Thursday, March 1, 2007

Project Kenya: Faces behind the stories


http://www.alfa8.com/wp/2007/02/26/kenya/

This is a short film that Illiad my partner on my recent trip to Kenya produced.
We visited the Khaame group, a community based initiative set up to help HIV orphaned children based in the Eastern Province of Kenya. The initiative has helped single parents by giving the women jobs making baskets and the men jobs weaving ropes. The profits they make on the selling of the baskets and ropes is then shared amongst the orphans and their families. In addition, on World AIDS day they make special HIV ribbons which you will see on the models and volunteers in the show.

The impact of the profit share isn’t just a direct benefit to the children’s life, but to everyone around them. Parents can afford to send their children to school, pay health costs and even educate themselves. In addition community based initiatives like this one are also teaching people how to save and manage their earnings and giving them access to newspapers or radios, little things that we take for granted.

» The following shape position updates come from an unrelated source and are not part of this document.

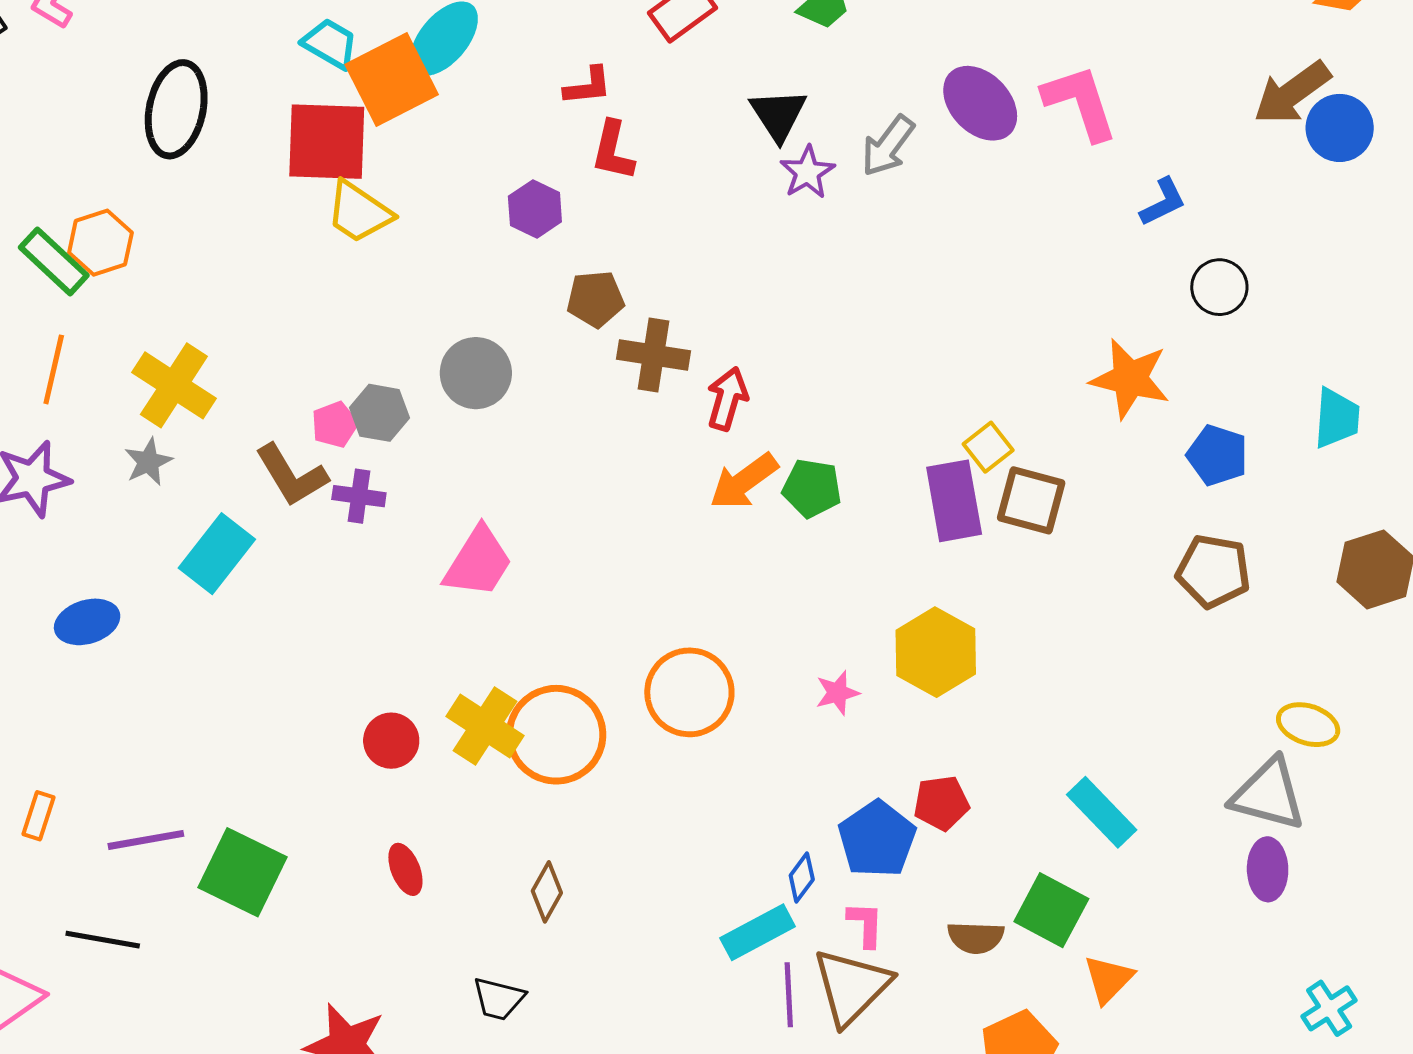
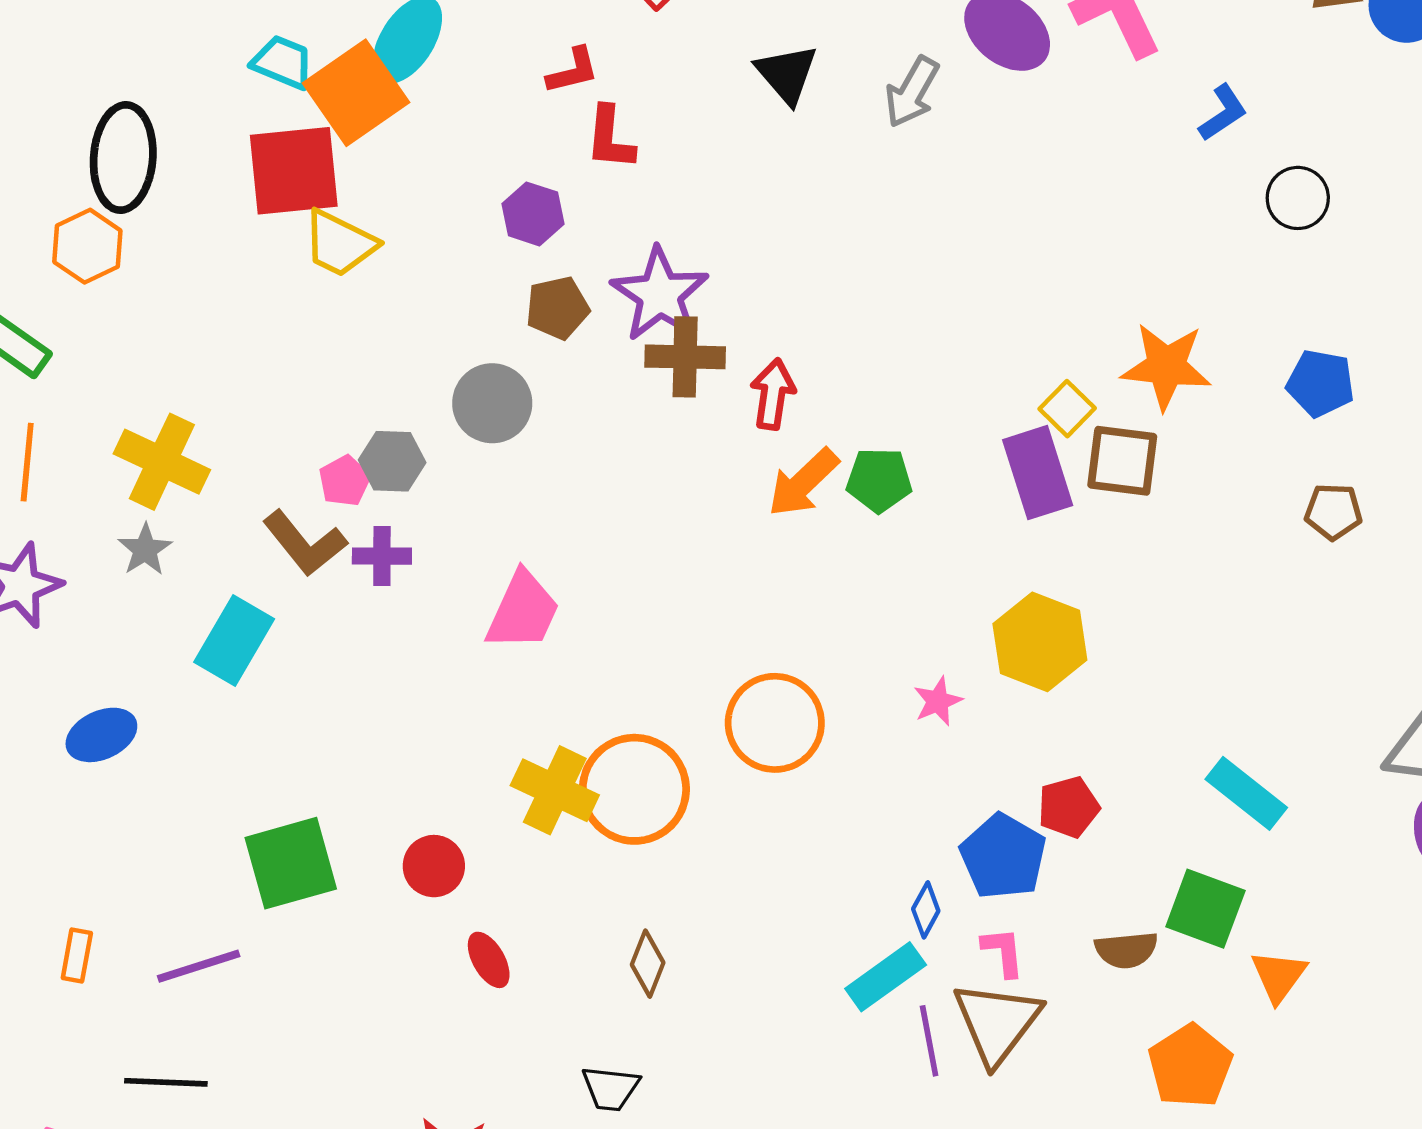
purple star: (807, 172) -> (660, 294), moved, size x1.6
orange hexagon: (100, 243) -> (87, 246), moved
brown pentagon: (596, 299) -> (557, 308), moved
orange star: (1130, 379) -> (1166, 366), moved
brown pentagon: (1213, 571) -> (1333, 512), size x0.7
red circle: (391, 741) -> (434, 866), moved
green square: (242, 872) -> (291, 863), moved, turned -34

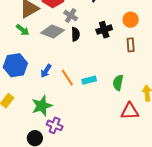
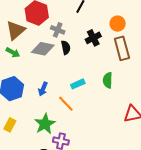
brown rectangle: (131, 45) -> (122, 48), size x1.6
orange line: (67, 78) -> (66, 104), moved
cyan rectangle: (89, 80) -> (78, 84), moved
green semicircle: (118, 83) -> (108, 80), moved

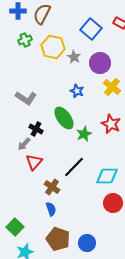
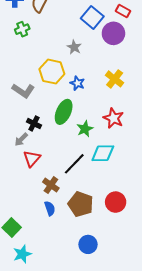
yellow hexagon: (53, 47) -> (52, 72), moved
purple circle: (100, 63) -> (113, 33), moved
green ellipse: (64, 118) -> (64, 112), turned 60
cyan diamond: (107, 176) -> (103, 153), moved
brown pentagon: (58, 239) -> (81, 204), moved

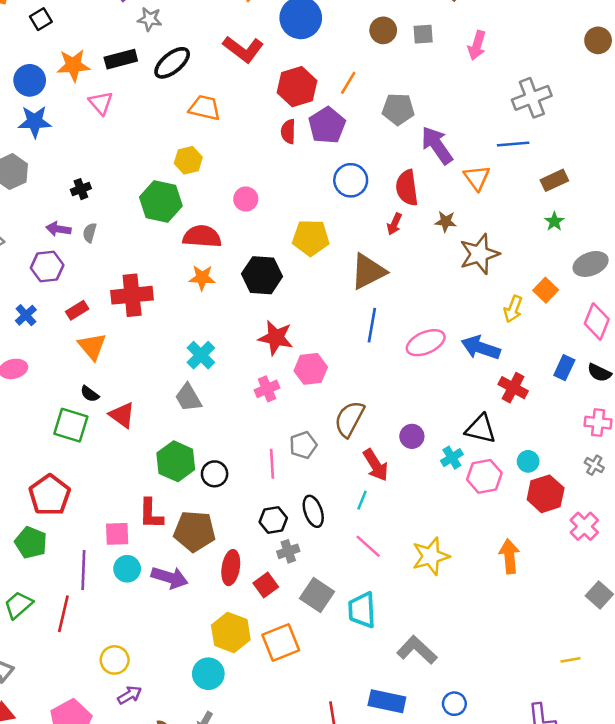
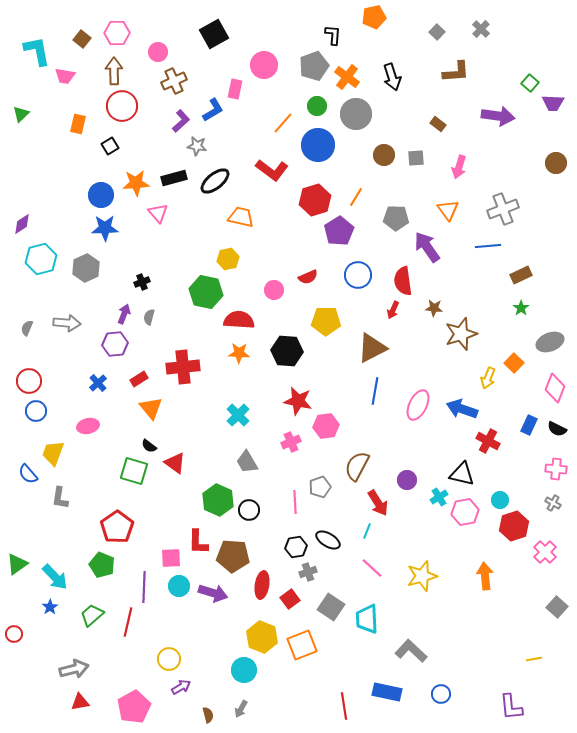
red semicircle: (288, 132) -> (308, 277), moved, turned -114
orange triangle: (477, 178) -> (448, 210), moved
purple arrow: (58, 229) -> (124, 314), turned 102
pink ellipse: (426, 343) -> (418, 405), turned -40
gray trapezoid: (188, 398) -> (247, 462), moved
black ellipse: (313, 511) -> (328, 540), turned -40

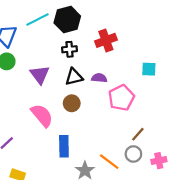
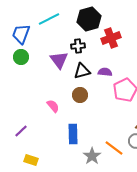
black hexagon: (67, 19) -> (89, 19), moved
purple triangle: (40, 75) -> (59, 60), moved
pink semicircle: (42, 115) -> (53, 106), size x0.6

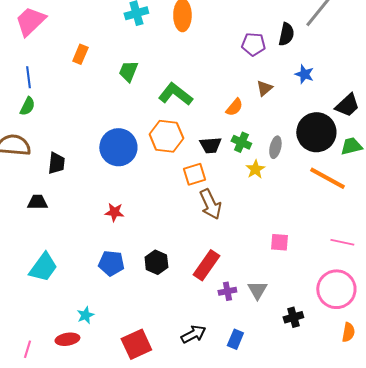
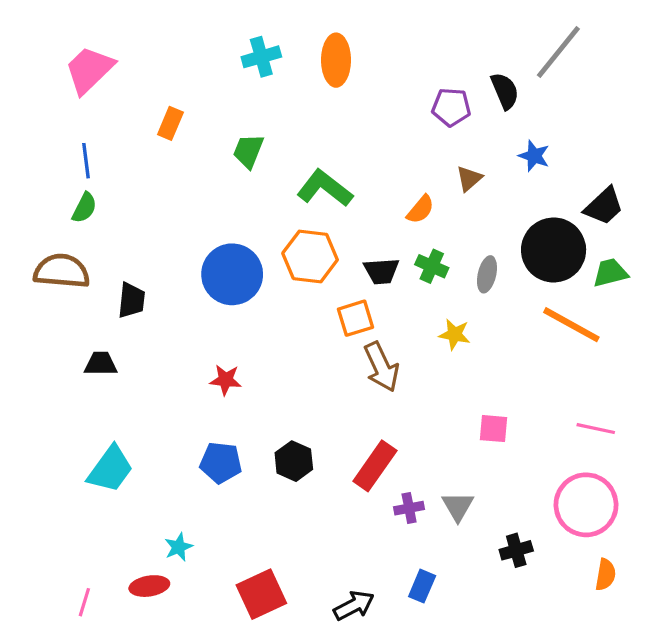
black semicircle: (286, 34) -> (505, 91), turned -35
yellow star: (255, 169) -> (455, 334), moved, turned -30
black arrow: (193, 334) -> (354, 605), moved

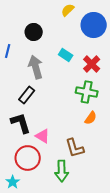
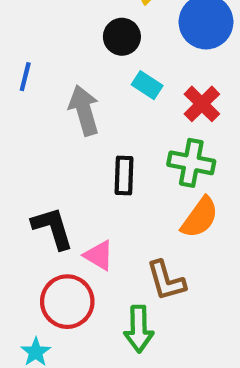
black circle: (34, 32) -> (122, 37), moved
black rectangle: (27, 95) -> (124, 175), moved, turned -36
orange semicircle: (91, 118) -> (200, 218), size x1.5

The film presentation is entitled the Faces behind the stories and starts by presenting the community from which the Khaame basket weavers come from, and it ends by specific images of orphans and a family that have benefited as a result of the group’s efforts.

Initiatives like this give people the dignity to help themselves out of poverty, and in turn help those around them in the community. Young people can grow up knowing how to make a living instead of holding out their hands for charity. We can see that the small amount of money we spend on a piece of clothing or jewelry can have a massive impact on these producers, their family’s lives and their community lives.